Let $X_{1},X_{2},\ldots,X_{n}$ be random sample from a population whose distribution is given by $X\sim\text{Bernoulli}(\theta)$, $0 < \theta < 1$.

a. Show that $T(x) = \displaystyle\sum_{i=1}^{n}X_{i}$ is sufficient for $\theta$.

b. In the same context, consider that $T = X_{1} + X_{2}$. What is the distribution of $T$? Is $T$ a sufficient statistic?

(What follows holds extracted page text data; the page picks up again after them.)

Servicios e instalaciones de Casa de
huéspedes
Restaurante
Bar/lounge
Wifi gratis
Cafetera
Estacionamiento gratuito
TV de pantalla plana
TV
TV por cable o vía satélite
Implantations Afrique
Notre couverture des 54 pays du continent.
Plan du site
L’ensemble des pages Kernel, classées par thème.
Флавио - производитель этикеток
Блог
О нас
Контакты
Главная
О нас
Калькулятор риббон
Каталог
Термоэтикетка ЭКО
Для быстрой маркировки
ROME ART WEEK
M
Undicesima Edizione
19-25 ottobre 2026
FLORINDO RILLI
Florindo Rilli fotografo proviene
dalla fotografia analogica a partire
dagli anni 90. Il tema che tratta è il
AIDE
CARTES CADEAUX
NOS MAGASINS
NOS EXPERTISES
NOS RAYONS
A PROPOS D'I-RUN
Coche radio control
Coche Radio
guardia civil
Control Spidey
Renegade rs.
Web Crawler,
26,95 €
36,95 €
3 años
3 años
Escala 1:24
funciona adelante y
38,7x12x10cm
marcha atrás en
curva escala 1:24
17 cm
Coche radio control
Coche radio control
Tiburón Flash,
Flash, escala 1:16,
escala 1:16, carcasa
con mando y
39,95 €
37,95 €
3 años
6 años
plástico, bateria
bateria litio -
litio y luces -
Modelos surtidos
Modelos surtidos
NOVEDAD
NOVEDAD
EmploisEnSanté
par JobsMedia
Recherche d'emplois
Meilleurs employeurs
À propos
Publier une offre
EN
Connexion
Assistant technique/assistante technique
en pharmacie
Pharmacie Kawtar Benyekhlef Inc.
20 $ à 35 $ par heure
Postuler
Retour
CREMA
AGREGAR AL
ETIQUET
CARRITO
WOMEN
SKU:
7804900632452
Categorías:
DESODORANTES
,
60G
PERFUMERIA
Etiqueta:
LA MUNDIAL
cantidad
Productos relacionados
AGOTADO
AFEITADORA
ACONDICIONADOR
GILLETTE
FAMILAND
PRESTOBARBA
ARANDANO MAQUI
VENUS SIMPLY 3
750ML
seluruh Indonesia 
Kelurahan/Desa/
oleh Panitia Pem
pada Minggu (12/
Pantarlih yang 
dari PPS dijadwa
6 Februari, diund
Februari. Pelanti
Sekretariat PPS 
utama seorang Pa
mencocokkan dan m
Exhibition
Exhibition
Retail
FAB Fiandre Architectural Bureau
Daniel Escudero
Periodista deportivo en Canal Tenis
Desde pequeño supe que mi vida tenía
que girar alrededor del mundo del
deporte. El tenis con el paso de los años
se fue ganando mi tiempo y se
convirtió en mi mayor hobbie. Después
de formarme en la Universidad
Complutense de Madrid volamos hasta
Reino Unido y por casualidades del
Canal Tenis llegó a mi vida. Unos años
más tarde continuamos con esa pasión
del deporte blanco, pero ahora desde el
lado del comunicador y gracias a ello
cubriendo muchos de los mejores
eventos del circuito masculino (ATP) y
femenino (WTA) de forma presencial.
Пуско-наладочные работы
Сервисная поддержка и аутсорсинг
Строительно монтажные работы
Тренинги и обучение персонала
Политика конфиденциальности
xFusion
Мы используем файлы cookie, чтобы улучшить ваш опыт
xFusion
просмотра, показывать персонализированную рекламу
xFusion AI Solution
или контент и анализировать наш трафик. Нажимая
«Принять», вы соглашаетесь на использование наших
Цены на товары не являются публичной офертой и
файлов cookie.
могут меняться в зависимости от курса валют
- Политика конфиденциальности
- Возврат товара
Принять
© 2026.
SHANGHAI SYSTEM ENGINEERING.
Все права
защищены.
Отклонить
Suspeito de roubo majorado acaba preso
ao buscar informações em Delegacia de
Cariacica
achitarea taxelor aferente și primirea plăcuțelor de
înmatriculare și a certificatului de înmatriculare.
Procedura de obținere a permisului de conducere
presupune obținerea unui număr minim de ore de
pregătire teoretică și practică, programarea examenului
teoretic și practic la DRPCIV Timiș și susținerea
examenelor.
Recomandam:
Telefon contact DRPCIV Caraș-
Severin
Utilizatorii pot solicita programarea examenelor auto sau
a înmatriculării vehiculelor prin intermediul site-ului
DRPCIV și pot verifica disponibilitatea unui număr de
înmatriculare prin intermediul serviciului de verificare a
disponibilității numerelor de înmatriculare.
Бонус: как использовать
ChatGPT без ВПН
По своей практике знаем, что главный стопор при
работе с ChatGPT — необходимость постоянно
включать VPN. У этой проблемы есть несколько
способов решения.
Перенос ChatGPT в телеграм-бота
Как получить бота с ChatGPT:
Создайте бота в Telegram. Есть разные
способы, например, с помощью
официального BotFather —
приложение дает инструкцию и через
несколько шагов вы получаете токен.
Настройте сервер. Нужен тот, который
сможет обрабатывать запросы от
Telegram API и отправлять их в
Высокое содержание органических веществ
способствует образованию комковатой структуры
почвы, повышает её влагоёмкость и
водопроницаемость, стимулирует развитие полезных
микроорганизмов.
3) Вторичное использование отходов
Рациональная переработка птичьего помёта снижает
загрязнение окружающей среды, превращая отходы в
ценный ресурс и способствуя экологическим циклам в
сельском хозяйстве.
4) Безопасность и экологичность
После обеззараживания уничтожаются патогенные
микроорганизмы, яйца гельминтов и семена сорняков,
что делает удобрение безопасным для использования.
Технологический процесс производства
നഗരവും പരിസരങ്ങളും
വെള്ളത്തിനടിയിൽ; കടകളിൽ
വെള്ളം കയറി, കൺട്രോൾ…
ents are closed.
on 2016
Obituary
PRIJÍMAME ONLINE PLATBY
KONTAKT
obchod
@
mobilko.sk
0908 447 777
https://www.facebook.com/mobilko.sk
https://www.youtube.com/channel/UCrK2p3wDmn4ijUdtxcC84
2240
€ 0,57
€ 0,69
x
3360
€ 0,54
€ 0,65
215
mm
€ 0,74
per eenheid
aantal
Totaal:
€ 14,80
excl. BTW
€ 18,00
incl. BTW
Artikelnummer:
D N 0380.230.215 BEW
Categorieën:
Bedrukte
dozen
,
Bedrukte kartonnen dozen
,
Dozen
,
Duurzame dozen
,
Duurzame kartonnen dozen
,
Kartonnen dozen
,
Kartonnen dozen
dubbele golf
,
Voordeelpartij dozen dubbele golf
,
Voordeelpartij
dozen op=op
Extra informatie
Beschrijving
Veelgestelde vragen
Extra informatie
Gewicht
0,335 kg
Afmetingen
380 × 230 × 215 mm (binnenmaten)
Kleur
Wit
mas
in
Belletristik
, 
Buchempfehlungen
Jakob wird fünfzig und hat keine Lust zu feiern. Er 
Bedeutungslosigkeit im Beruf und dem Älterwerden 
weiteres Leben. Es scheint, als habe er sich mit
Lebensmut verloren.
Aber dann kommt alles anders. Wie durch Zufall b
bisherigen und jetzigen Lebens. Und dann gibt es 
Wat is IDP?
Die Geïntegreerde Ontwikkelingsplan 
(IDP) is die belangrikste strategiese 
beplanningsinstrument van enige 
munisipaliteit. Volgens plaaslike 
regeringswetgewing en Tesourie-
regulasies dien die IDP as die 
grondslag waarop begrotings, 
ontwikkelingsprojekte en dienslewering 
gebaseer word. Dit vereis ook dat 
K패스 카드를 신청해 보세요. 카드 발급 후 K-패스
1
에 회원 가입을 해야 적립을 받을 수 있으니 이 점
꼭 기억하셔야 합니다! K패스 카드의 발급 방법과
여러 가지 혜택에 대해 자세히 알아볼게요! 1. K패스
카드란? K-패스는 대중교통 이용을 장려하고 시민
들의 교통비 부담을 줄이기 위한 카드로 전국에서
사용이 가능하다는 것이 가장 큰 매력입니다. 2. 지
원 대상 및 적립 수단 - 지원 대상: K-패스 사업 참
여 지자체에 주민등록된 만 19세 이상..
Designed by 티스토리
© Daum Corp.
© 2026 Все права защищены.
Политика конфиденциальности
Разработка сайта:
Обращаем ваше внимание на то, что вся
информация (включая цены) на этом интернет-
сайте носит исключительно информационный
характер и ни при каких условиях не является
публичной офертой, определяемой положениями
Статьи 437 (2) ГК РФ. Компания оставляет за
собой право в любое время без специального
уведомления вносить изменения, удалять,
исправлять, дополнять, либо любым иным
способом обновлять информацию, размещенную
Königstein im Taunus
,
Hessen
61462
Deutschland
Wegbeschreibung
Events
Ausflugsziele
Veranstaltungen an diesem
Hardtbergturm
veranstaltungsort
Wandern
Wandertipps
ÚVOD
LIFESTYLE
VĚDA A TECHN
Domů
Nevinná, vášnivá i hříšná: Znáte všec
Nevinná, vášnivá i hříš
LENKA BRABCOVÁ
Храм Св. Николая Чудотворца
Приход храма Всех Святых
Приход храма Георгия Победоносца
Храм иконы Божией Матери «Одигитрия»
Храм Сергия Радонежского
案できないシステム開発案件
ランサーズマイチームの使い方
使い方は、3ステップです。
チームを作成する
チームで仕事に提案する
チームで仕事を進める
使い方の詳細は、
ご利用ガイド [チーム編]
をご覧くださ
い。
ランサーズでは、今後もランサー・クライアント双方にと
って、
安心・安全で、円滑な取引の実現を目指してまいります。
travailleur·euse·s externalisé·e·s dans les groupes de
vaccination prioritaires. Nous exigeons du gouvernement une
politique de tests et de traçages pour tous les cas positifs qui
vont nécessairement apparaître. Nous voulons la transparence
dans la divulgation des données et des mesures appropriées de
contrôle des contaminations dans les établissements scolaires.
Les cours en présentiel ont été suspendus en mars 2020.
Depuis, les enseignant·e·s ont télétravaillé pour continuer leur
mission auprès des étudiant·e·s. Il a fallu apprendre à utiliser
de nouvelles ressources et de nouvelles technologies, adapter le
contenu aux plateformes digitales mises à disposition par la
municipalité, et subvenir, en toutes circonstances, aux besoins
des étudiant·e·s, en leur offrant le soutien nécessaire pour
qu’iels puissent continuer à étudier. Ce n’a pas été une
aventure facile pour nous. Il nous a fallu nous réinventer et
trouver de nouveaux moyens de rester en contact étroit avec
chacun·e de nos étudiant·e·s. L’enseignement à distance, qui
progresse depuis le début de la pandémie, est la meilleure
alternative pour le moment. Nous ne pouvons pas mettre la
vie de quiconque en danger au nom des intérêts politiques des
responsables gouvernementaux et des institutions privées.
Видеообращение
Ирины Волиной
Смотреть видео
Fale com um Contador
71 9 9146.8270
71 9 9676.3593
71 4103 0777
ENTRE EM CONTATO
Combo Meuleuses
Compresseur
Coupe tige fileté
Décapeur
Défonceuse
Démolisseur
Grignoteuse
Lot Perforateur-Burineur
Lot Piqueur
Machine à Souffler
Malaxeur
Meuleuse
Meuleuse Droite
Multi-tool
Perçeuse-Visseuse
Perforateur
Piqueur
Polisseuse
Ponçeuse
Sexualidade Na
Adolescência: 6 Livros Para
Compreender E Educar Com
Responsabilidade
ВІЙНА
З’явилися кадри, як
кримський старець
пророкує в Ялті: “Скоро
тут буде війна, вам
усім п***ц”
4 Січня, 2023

a. To begin with, let us determine the likelihood function for this sample \begin{align*} L(\textbf{x}|\theta) = \prod_{i=1}^{n}\theta^{x_{i}}(1-\theta)^{1-x_{i}} = \theta^{\sum x_{i}}(1-\theta)^{n - \sum x_{i}} = h(\textbf{x})g_{\theta}(T(\textbf{x})) \end{align*}

Therefore, according to the factorization theorem, $T(\textbf{x})$ is sufficient for $\theta$.

b. As it is known, the sum of independent Bernoulli random variables is a Binomial random variable. Therefore $T = X_{1} + X_{2} \sim \text{Binomial}(2,\theta)$.

Then I get stuck. Can someone help me out? Thanks in advance!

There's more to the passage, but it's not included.